EPA official faces conflict of interest claim by Democrats


A Democratic-leaning group demands an EPA official recuse herself from the agency’s oversight of methane gas because her family in Texas owns land where an Enbridge natural gas pipeline crosses.

Anne Idsal runs the EPA’s Office of Air and Radiation. Valley Crossing Pipeline LLC, a wholly owned subsidiary of Enbridge, operates a 168-mile natural gas line that crosses over 16,100 feet of Idsal’s family land in the southern tip of Texas, reported Bloomberg Law.

Idsal, who started at the EPA in late 2017, was compensated by the pipeline company for use of the land, according to an EPA spokeswoman. Idsal has recused herself from any issues that concern Valley Crossing, but not Enbridge.

The spokeswoman said Idsal received a one-time payment for the pipeline, made before she started working at the EPA. She didn’t respond to questions about how much Idsal was paid, or when specifically the payment was made. She did say that Idsal had consulted with EPA ethics officials and was told she only had to recuse from Valley Crossing.
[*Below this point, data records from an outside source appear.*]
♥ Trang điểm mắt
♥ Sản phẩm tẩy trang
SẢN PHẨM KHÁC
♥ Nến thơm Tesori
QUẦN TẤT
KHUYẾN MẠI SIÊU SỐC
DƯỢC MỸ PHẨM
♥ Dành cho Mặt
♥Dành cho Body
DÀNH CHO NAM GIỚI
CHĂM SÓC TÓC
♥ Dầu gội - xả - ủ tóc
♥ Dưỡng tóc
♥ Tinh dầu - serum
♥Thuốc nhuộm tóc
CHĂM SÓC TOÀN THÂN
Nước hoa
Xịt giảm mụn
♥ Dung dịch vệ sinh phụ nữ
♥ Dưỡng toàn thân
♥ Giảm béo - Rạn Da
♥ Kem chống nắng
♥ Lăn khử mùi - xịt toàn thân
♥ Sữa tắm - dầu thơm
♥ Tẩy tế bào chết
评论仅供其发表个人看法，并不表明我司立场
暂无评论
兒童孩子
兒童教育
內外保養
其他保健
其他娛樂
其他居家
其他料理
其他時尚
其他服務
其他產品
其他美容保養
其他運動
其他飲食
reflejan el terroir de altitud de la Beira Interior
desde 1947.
Idsal declined requests to be interviewed.

Virginia Canter, chief ethics counsel at Citizens for Responsibility and Ethics in Washington, said Idsal’s recusals struck her as incomplete.

“It seems to me that yes, her recusal should cover the parent,” Canter said, referring to Enbridge. “The financial interests of a wholly-owned subsidiary are normally imputed to the parent.”
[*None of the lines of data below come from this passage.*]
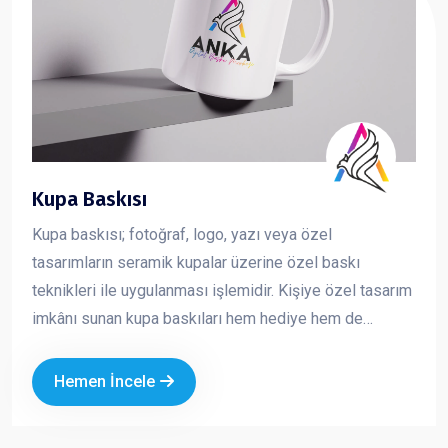
Kupa Baskısı
Kupa baskısı; fotoğraf, logo, yazı veya özel
tasarımların seramik kupalar üzerine özel baskı
teknikleri ile uygulanması işlemidir. Kişiye özel tasarım
imkânı sunan kupa baskıları hem hediye hem de
kurumsal tanıtım amaçlı en çok tercih edilen ürünlerden
biridir
Hemen İncele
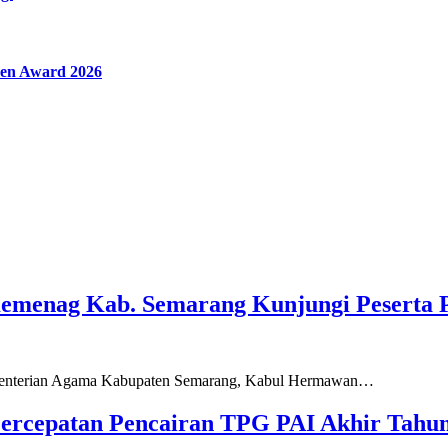
en Award 2026
Kemenag Kab. Semarang Kunjungi Peserta 
ementerian Agama Kabupaten Semarang, Kabul Hermawan…
ercepatan Pencairan TPG PAI Akhir Tahun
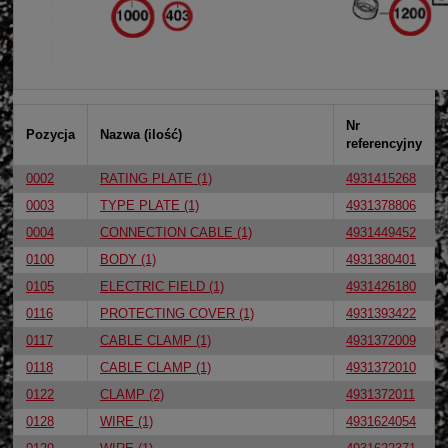
Nr
Pozycja
Nazwa (ilość)
referencyjny
0002
RATING PLATE (1)
4931415268
0003
TYPE PLATE (1)
4931378806
0004
CONNECTION CABLE (1)
4931449452
0100
BODY (1)
4931380401
0105
ELECTRIC FIELD (1)
4931426180
0116
PROTECTING COVER (1)
4931393422
0117
CABLE CLAMP (1)
4931372009
0118
CABLE CLAMP (1)
4931372010
0122
CLAMP (2)
4931372011
0128
WIRE (1)
4931624054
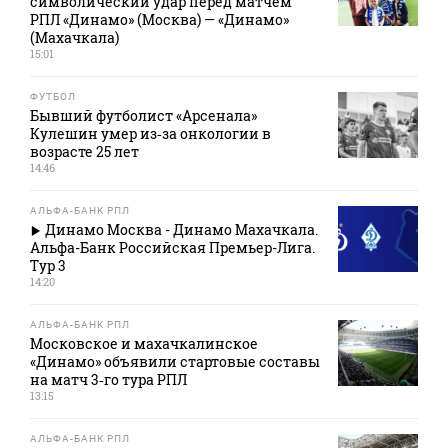
символический удар перед матчем
РПЛ «Динамо» (Москва) — «Динамо»
(Махачкала)
15:01
ФУТБОЛ
Бывший футболист «Арсенала»
Кулешин умер из‑за онкологии в
возрасте 25 лет
14:46
АЛЬФА-БАНК РПЛ
Динамо Москва - Динамо Махачкала.
Альфа-Банк Российская Премьер-Лига.
Тур 3
14:20
АЛЬФА-БАНК РПЛ
Московское и махачкалинское
«Динамо» объявили стартовые составы
на матч 3‑го тура РПЛ
13:15
АЛЬФА-БАНК РПЛ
Chris Saeger, director of strategic initiatives at Accountable.US, a watchdog group whose board has extensive connections with the Democratic Party, went a step further, saying Idsal’s alleged conflicts should have disqualified her for her position.

“She should not only recuse herself from all EPA rulemakings, but the administration never should have picked her for this job in the first place,” he said.

Idsal replaced Bill Wehrum as the EPA’s top air official. Wehrum left the agency last June amid a probe into his former law firm’s work on behalf of electric utilities fighting Obama-era air regulations.

Her leadership comes as the EPA is considering a new rule (RIN 2060-AT90) that would exempt oil and gas transmission and storage facilities from eliminating leaks of methane and other ozone-forming compounds. It would also turn back methane emission limits at oil and gas well sites nationwide. The EPA says existing Obama-era rules are unnecessary and duplicative, and wants to finalize the methane rule by the end of July.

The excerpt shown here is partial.